I live in an area where taking public transport to get food adds between 2 and 3 hours to get to the nearest shops. I avoid shopping on the weekend. There’s a bulk food order that goes out on Friday or Saturday night but I can’t imagine what I’ll feel like eating on the following Monday, let alone Wednesday. Sometimes I’ll do bulk food prep and by the time I’ve finished preparing the food I’m so disgusted by the idea of food (especially that food) that I don’t eat it, which is also the case if I’ve eaten the same meal multiple times in a row. I apparently will just wait out the clock (food goes off) instead of eating food I don’t want to. I don’t like pasta (again, the main thing motivating me to eat pasta is the threat of someone yelling at me, hunger alone isn’t enough).

Uber eats and taking ubers to go shopping is expensive. The freezer is full because there’s five people living entirely separate lives in the household.

idk what I’m supposed to be doing. It’s hard to eat at all even if I wasn’t trying to be healthy, meat reduction etc.

I recently got a full time job after about a decade of no employment, so I pretty much don’t have energy on weekdays either.

  • ReadFanon [any, any]@hexbear.net
    link
    fedilink
    English
    arrow-up
    14
    ·
    edit-2
    1 month ago

    Just some random ideas, in no particular order:

    • Buy dried garlic granules and dried onion (sliced or powder) in a large quantity, use this to cut down on food prep but also to reduce shopping weight/volume. (2 tablespoons of dried onion = 1 fresh onion, ¼ teaspoon of granulated garlic powder = 1 clove)

    • Get a pressure cooker to cut down on cooking times

    • Look up dump casserole dishes and use a slow cooker so that you can prep something in the morning, forget about it, and then have a tasty dish that feels new to you in the evening

    • Look up sheet pan meals

    • Find what veg you prefer and start building a repertoire of dishses around those vegetables. For example, maybe roasted capsicum/peppers, pumpkin, potato, onion, and tomato are something that you enjoy. If you do meat, you could also roast something like chicken or lamb alongside this. Then use those ingredients as your base for making different meals for the next few days - salad, pizza, stew, wraps etc.

    • Consider alternatives to pasta like couscous

    • Get good at making soup - it’s cheap, healthy, relatively easy and flexible.

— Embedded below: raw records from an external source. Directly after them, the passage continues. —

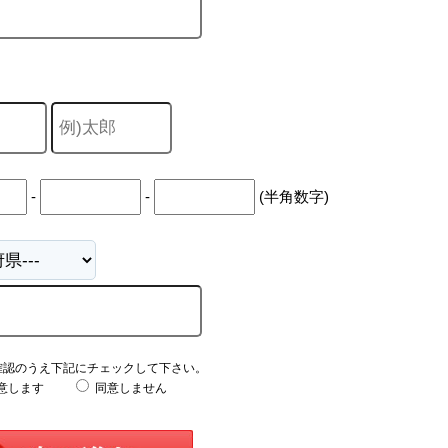
-
-
(半角数字)
確認のうえ下記にチェックして下さい。
意します
同意しません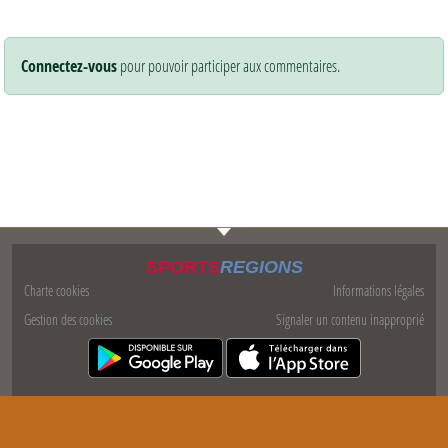
Connectez-vous
pour pouvoir participer aux commentaires.
SPORTS
REGIONS
Charte cookies
Informations légales
Gestion des cookies
Signaler un contenu inapproprié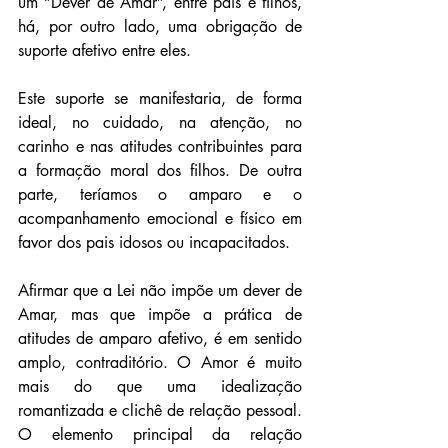
um “Dever de Amar”, entre pais e filhos, 
há, por outro lado, uma obrigação de 
suporte afetivo entre eles.
Este suporte se manifestaria, de forma 
ideal, no cuidado, na atenção, no 
carinho e nas atitudes contribuintes para 
a formação moral dos filhos. De outra 
parte, teríamos o amparo e o 
acompanhamento emocional e físico em 
favor dos pais idosos ou incapacitados.
Afirmar que a Lei não impõe um dever de 
Amar, mas que impõe a prática de 
atitudes de amparo afetivo, é em sentido 
amplo, contraditório. O Amor é muito 
mais do que uma idealização 
romantizada e clichê de relação pessoal. 
O elemento principal da relação 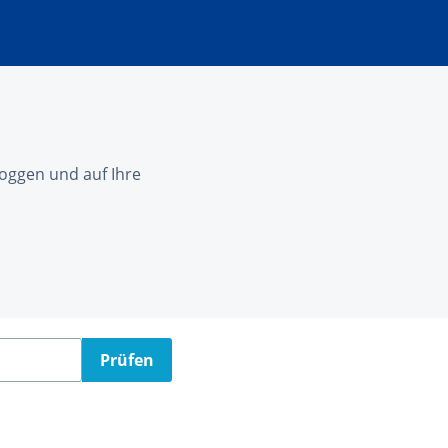
nloggen und auf Ihre
Prüfen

Start with something like minestrone then branch out when you are feeling comfortable with it. Remember to branch out into non-European soups like laksa, miso soup, ramen etc. because there is so much on offer outside of western cuisine.

    • Try to break out of the expectations of what cooking “should” be like. One of my favourite things to eat is steamed vegetables. I’ll put a side of protein with it so that it’s a balanced meal but often I’m happiest with a plate or bowl full of steamed veg. There’s no shame in eating something like that as often as you like and it doesn’t have to be anything more than just palatable fuel for your body.

    • On a similar note, try to find those dishes that you could eat every day for the rest of your life without getting sick of it. For me, that’s dal and rice. If I know that then I can use this dish in my weekly rotation and it can be my go-to. (Extra points for a dish like dal and rice that doesn’t require any fresh ingredients because it’s perfect for when the fridge is empty and the vegetables have gone bad but I’m not going shopping for the next couple of days.)

    • Maybe see if one of your housemates or friends would be willing to give you a lift when they go shopping? It might help ease the burden.

    • Get a little bit creative - if you make up a Thai curry but set aside the addition of curry paste, you will be able to fry up one type of curry paste in a little bit of coconut cream or oil and then incorporate that into your base of veggies+protein in coconut milk, thus completing the dish to make one type of Thai curry. The next day you can do the same with a different colour of curry paste. It won’t be massively different but having some variation is probably going to make it more enjoyable for you. Or you could run two pans during cooking and divide each of ingredients out so that you can make two curries side by side simultaneously.

    • Start having smoothies or protein shakes as in-between meals. It doesn’t have to be some big production, it just needs to be palatable enough to fill you up so you can make the distance between breakfast and dinner.

    • Lentils are a happy midway point between canned beans and dried - they are fairly quick to cook, they are much cheaper and lighter than canned options, and you aren’t going to need to muck around with overnight soaking or simmering for hours on end like you would with dried beans.

    • keepcarrot [she/her]@hexbear.netOP
      link
      fedilink
      English
      arrow-up
      8
      ·
      1 month ago

      I actually have a pretty diverse portfolio of meals. It’st mostly actually getting the food and then storing it in a house with very little spare storage space.

      Maybe see if one of your housemates or friends would be willing to give you a lift when they go shopping? It might help ease the burden.

      Unfortunately, almost everyone in the household with a car also recently got a full time job (coincidentally) and has no energy. Everyone else is about 20-30 km away (big city with a rental crisis)

      Also, I currently have the flu and don’t want to be around the kitchen/other people much. I will have to today to get medication, which I’m going to uber.